HIV has recently been classified as a chronic infection, with an aggressive incidence rate of over 0.5% as of 2018 and over one million new cases per year [15]. HIV is a positive-sense single-stranded RNA virus, belonging to the genus Lentivirus of the family Retroviridae [55]. It is the etiological agent of acquired immune deficiency syndrome, a viral disease that is characterized by progressive pathology and immune system depletion [56]. HIV specifically targets T-helper lymphocytes, DCs, and macrophages expressing the CD4 receptor for adherence and entry into cells. Despite the large number of studies on HIV and the continued focus on this disease, efforts to completely eradicate it are not presently feasible due to viral latency [15].

5. HIV and EVs

HIV utilizes a cellular pathway analogous to the formation of ILVs from MVBs, in which viral particles acquire their envelope structure from the membrane of infected cells and facilitate propagation through a mechanism similar to that of exosome release. To promote assembly, HIV hijacks the RAB27A pathway, which regulates the secretion of MVBs, as well as lysosomal organelles [4,54,57,58]. HIV-1 also exploits endosomal compartments and the ESCRT pathway, which enables activation of MVB genes and exosome release, to enhance the budding process [4,30,54]. The ESCRT pathway can be dependent or independent; however, both are crucial for HIV-1 budding and release. Specifically, the dependent pathway is required for HIV-1 budding via ESCRT component binding with the HIV-1 Gag protein, which enables budding off from the plasma membrane and eventual release into the extracellular milieu [59]. In neurodegenerative disease, HIV-Gag interacts with Aβ precursors and activates its cleavage, thus enhancing HIV protein synthesis (Table 1) [60,61,62,63]. Similarly, the independent pathway may facilitate viral content sorting in exosomes, which promotes viral release from infected cells.
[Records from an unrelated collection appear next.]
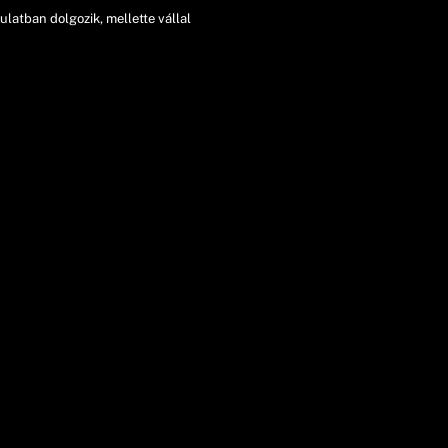
latban dolgozik, mellette vállal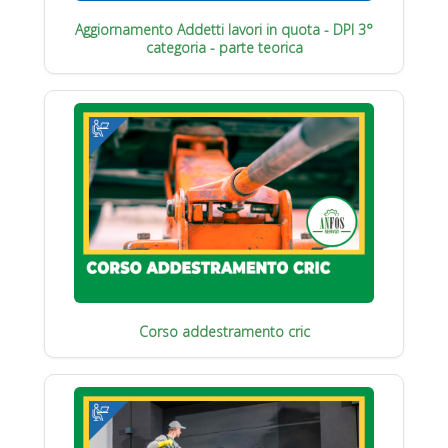
Aggiornamento Addetti lavori in quota - DPI 3°
categoria - parte teorica
Corso addestramento cric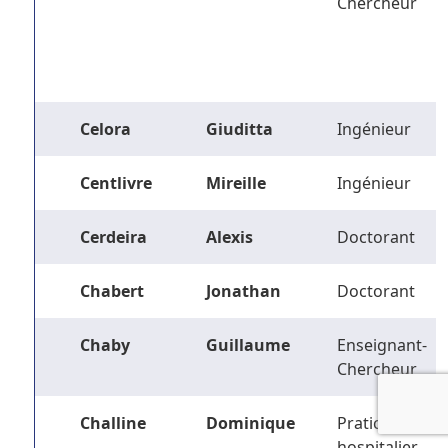
Chercheur
Celora
Giuditta
Ingénieur
Centlivre
Mireille
Ingénieur
Cerdeira
Alexis
Doctorant
Chabert
Jonathan
Doctorant
Chaby
Guillaume
Enseignant-
Chercheur
Challine
Dominique
Praticien
hospitalier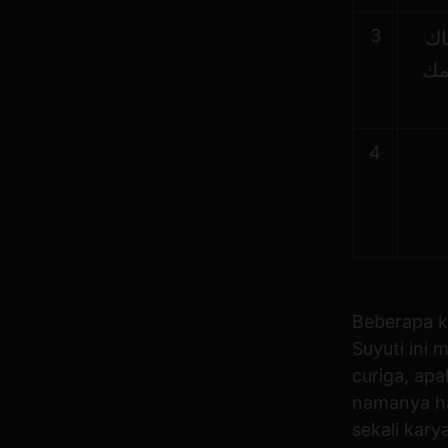
3
اك
أجبه وإن
4
Beberapa ka
Suyuti ini
curiga, ap
namanya ha
sekali kary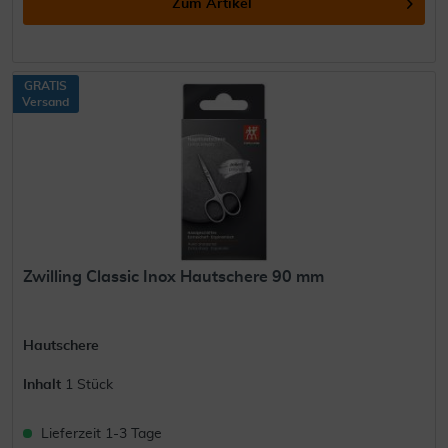
Zum Artikel
GRATIS
Versand
Zwilling Classic Inox Hautschere 90 mm
Hautschere
Inhalt
1 Stück
Lieferzeit 1-3 Tage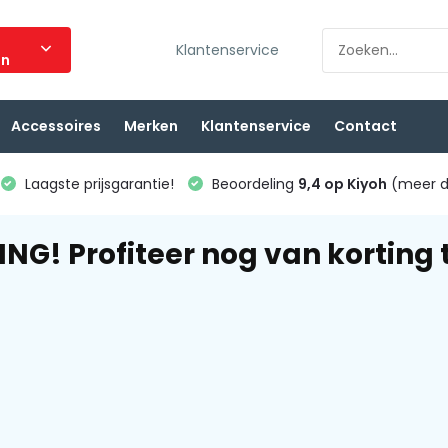
Klantenservice
ën
Accessoires
Merken
Klantenservice
Contact
Laagste prijsgarantie!
Beoordeling
9,4 op Kiyoh
(meer d
NG! Profiteer nog van korting t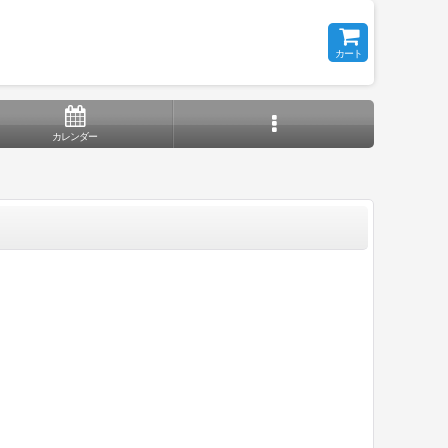
カート
カレンダー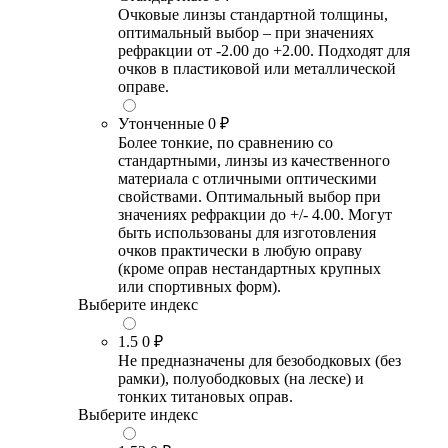
Очковые линзы стандартной толщины,
оптимальный выбор – при значениях
рефракции от -2.00 до +2.00. Подходят для
очков в пластиковой или металлической
оправе.
Утонченные
0 ₽
Более тонкие, по сравнению со
стандартными, линзы из качественного
материала с отличными оптическими
свойствами. Оптимальный выбор при
значениях рефракции до +/- 4.00. Могут
быть использованы для изготовления
очков практически в любую оправу
(кроме оправ нестандартных крупных
или спортивных форм).
Выберите индекс
1.5
0 ₽
Не предназначены для безободковых (без
рамки), полуободковых (на леске) и
тонких титановых оправ.
Выберите индекс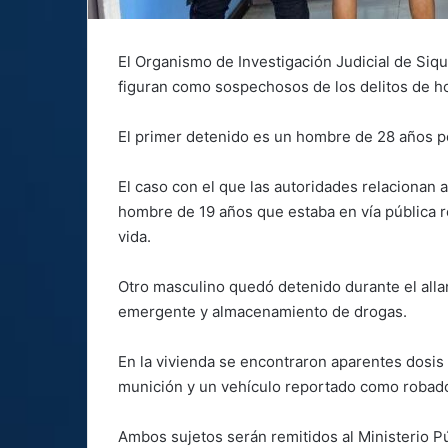
El Organismo de Investigación Judicial de Siq
figuran como sospechosos de los delitos de h
El primer detenido es un hombre de 28 años p
El caso con el que las autoridades relacionan 
hombre de 19 años que estaba en vía pública re
vida.
Otro masculino quedó detenido durante el alla
emergente y almacenamiento de drogas.
En la vivienda se encontraron aparentes dosis
munición y un vehículo reportado como robad
Ambos sujetos serán remitidos al Ministerio Pú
During these processes, tetraspanin proteins, ceramides, phospholipases, and other cellular components facilitate vesicular formation [34].
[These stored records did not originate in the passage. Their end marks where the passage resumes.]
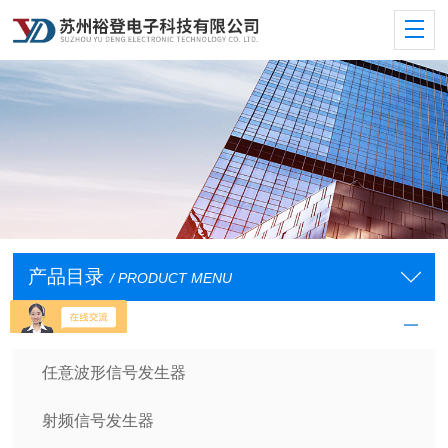
产品目录
/ PRODUCT MENU
信号发生器
任意波形信号发生器
射频信号发生器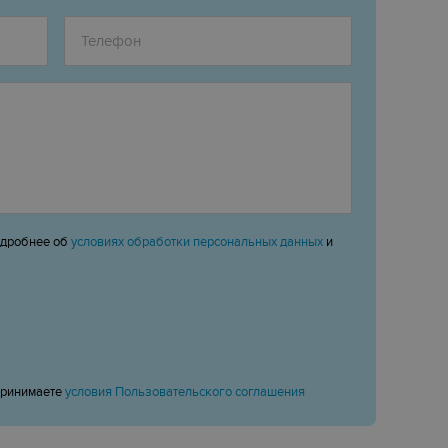
одробнее об
условиях обработки персональных данных
и
принимаете
условия Пользовательского соглашения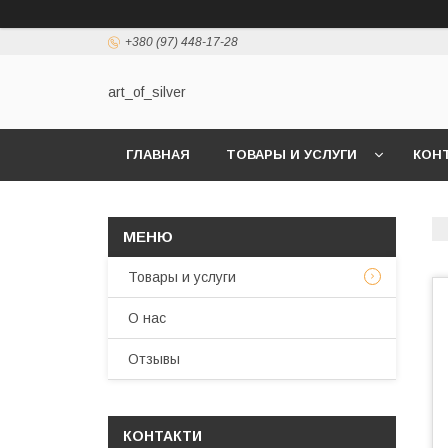
+380 (97) 448-17-28
art_of_silver
ГЛАВНАЯ
ТОВАРЫ И УСЛУГИ
КОН
Товары и услуги
О нас
Отзывы
КОНТАКТИ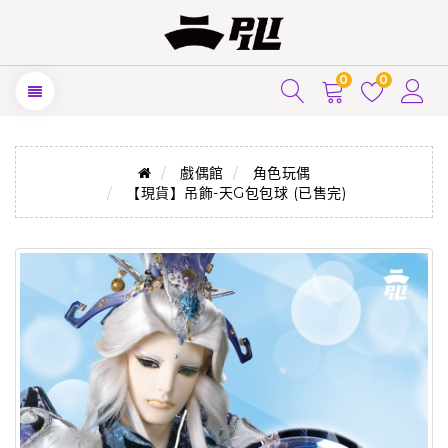
0
0
戲偶館
角色玩偶
【現貨】吊飾-天G包包球 (已售完)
HIV-1 modulates vesicle secretion through its negative regulatory factor (Nef) protein, which is secreted in exosomes and modifies the intracellular trafficking pathways to enhance viral infectivity [20]. Notably, Mukhamedova et al. provided the first evidence that exosomes could act as biomarkers during HIV infection when they reported that exosomes isolated from Nef-expressing cells contain this protein [64]. Data further suggest that Nef released from HIV-infected cells in exosomes may promote systemic impairment of cholesterol metabolism in uninfected cells, which induces inflammation and contributes to multiple co-morbidities of HIV disease [64,65,66,67]. Intriguingly, Nef-expressing exosomes have also been implicated in development of neurodegenerative diseases, such as Alzheimer’s disease (AD). This likely occurs through a mechanism by which Nef released by HIV-infected microglial cells stimulates the release of inflammatory cytokines, which in turn promote the production and release of free radicals, leading to oxidative stress and excitotoxicity (Table 1) [60,61,68]. In addition, immune antiviral responses to HIV can be repressed by the Nef protein, thereby enhancing HIV’s ability to evade innate immune recognition in target cells [59].
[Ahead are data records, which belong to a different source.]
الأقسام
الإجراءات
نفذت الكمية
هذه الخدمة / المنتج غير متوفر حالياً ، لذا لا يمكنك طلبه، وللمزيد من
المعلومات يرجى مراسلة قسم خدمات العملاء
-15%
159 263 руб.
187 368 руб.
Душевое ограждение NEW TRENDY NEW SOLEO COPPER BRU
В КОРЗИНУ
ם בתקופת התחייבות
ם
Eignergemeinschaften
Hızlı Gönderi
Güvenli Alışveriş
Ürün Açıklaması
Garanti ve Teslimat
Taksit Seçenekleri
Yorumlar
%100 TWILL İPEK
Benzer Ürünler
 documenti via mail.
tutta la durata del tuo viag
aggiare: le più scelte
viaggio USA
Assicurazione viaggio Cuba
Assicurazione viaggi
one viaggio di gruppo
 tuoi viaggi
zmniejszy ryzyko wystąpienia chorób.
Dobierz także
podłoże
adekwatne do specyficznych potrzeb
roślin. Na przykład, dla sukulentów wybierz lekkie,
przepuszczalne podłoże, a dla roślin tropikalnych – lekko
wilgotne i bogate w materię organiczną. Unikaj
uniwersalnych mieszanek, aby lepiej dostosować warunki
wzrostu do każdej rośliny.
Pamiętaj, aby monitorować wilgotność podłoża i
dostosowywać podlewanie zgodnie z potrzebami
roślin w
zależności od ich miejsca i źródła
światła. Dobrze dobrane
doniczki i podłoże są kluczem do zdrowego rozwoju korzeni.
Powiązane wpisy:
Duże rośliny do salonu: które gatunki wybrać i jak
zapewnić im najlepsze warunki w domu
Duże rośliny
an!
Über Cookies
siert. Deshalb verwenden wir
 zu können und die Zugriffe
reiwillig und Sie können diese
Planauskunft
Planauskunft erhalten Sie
Overall, the role of exosomes in HIV pathogenesis is complicated. Sims et al. reported that exosomes derived from breast milk, lung cells, and neuronal stem cells can mediate HIV-1 entry into T lymphoblastoid cells and macrophages in vitro. In addition, evidence suggests that HIV can exploit EV transfer from DCs to T cells as an alternative pathway for progressive infection, in a process termed transfection [64]. Serum EVs have further been shown to enhance infectivity of the human hepatitis G virus (which ordinarily has low morbidity and mortality) in patients co-infected with HIV [69], and another study revealed that short HIV-1 TAR element transcripts can be found in exosomes of HIV-infected cells [69]. However, HIV-1 entry and infection can also be inhibited by tetraspanin protein blockages, such as CD9 and CD81, and CD81-mediated inhibition of viral entry could indicate the specificity of exosomes in different cell types. Interaction between exosomes and HIV-1 is also partly mediated by viral envelope binding to T cell immunoglobulins and the mucin protein TIM4. These findings imply that exosome-mediated HIV-1 blockage may be a potential target for reducing HIV-1 infection [34,35].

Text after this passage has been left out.